◆ Your instructions: Copy each entry below exactly.

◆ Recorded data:
──────────

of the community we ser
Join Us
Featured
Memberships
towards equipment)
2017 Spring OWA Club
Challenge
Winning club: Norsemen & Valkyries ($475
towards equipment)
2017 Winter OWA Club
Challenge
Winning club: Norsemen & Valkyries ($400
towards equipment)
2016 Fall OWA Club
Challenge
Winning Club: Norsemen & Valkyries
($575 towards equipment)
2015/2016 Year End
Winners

──────────

◆ Exercise response:
of the community we ser
Join Us
Featured
Memberships
towards equipment)
2017 Spring OWA Club
Challenge
Winning club: Norsemen & Valkyries ($475
towards equipment)
2017 Winter OWA Club
Challenge
Winning club: Norsemen & Valkyries ($400
towards equipment)
2016 Fall OWA Club
Challenge
Winning Club: Norsemen & Valkyries
($575 towards equipment)
2015/2016 Year End
Winners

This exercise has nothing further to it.